Why I resent not being thanked….

Ken Burnett contributed recently to a Third Sector article about donors being thanked, in response to a blogger who felt they shouldn’t – we know what side Ken would be on and rightly so. He sets the case out better than anyone.

It made me think about a recent experience I had with a donation I made on the spur of the moment and in response to a story that moved me. In 2008 an aid worker called Gayle Williams was murdered in Afghanistan. At the time I was struck that there was this kind woman doing her very best for people, whose kindness was then repaid by a small unrepresentative group who took her life. Having worked for UNICEF, I knew the sacrifice of workers in the field and decided to send a gift to the charity Serve Afghanistan, for whom she worked.

I found the website.
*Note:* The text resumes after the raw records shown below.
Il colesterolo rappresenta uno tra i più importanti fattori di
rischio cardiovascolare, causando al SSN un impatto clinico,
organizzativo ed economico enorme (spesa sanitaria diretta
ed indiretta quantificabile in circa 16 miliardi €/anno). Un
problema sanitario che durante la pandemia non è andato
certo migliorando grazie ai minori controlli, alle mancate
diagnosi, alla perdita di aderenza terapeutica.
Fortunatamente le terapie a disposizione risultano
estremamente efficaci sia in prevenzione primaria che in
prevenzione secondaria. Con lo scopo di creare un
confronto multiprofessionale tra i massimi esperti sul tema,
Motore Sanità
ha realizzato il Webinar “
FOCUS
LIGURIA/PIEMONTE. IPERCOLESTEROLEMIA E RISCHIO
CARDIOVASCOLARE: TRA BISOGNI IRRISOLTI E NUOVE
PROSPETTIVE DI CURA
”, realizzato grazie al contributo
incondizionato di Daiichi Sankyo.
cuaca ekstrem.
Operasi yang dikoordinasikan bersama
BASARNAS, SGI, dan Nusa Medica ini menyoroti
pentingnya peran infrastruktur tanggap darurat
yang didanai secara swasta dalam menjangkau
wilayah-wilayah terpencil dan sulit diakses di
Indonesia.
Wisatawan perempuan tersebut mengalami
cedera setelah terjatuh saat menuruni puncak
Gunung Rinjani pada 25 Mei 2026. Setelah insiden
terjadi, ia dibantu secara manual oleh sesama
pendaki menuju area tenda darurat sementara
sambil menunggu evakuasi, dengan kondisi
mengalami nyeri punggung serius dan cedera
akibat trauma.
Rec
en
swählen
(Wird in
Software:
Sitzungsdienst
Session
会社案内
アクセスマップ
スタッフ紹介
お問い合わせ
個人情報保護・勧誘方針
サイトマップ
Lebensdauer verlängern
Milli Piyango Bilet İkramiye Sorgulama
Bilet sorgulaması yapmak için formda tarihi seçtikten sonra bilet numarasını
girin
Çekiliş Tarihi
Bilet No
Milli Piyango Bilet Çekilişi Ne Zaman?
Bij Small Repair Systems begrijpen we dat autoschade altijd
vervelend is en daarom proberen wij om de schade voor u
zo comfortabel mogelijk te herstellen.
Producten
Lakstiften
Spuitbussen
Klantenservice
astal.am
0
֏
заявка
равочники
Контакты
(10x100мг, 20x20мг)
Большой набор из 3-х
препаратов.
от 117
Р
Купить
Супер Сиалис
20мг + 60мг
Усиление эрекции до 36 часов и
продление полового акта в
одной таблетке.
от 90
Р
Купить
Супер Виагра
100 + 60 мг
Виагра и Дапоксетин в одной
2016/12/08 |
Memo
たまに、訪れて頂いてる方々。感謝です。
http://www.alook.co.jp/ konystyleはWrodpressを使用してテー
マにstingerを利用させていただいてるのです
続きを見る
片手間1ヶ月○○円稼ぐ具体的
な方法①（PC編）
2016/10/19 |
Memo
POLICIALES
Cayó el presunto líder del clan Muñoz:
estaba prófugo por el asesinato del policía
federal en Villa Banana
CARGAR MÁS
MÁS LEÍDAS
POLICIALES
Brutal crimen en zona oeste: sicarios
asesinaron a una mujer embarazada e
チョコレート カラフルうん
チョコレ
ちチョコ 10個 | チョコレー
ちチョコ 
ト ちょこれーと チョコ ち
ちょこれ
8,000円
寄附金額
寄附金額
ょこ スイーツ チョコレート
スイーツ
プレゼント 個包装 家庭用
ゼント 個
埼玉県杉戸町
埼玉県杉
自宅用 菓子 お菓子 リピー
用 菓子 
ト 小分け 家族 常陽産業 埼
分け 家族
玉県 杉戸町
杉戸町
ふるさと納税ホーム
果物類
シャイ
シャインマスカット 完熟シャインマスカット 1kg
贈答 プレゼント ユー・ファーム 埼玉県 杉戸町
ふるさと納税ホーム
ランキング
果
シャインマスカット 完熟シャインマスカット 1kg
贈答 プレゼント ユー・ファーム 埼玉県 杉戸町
No contact details, no donor friendly info, no form, no enquiry box, no donate now button, no names. Nothing. I was disappointed but nevertheless, thought they must be a small charity and I put these concerns to one side. I found the bank details and e-mail address (no human name) and duly made a gift. Nothing back. No e-mail. No letter. No phone call. Nothing.

I then sent another e-mail and asked them to confirm my gift and in that e-mail gave them some friendly advice as a fundraiser to help them understand that the experience I had, was not good. Nothing. I sent another e-mail. Nothing. I gave up and put it down to experience.

Two years on and the thank you debate surfaces again. And I revisit my experience. I resent my gift. I have no confidence it has done any good. I have no faith that anyone cared about it. I feel – cheated, disrespected, ignored. I don’t want flowers. I don’t want fawning. I do want some respect, some acknowledgement, some confidence. In short I wanted a thank you.

I am sure Serve Afghanistan does good work. But, I was not treated well – and I am telling you this. That’s why donors, wherever they are, who ever they are deserve the respect that a simple, polite, appropriate thank you gives. It’s not about size, resources or ability. It’s about attitude, respect, appreciation, humanity, decency.

Thank you. Simple isn’t it. Thank you.

4 comments
  1. Ben said:

    Thanks Stephen, any chance you could repeat that at my Fundraising Induction at the end of the month. Miss you mate and you efferrtless ability to bring the common sense of fundraising to life.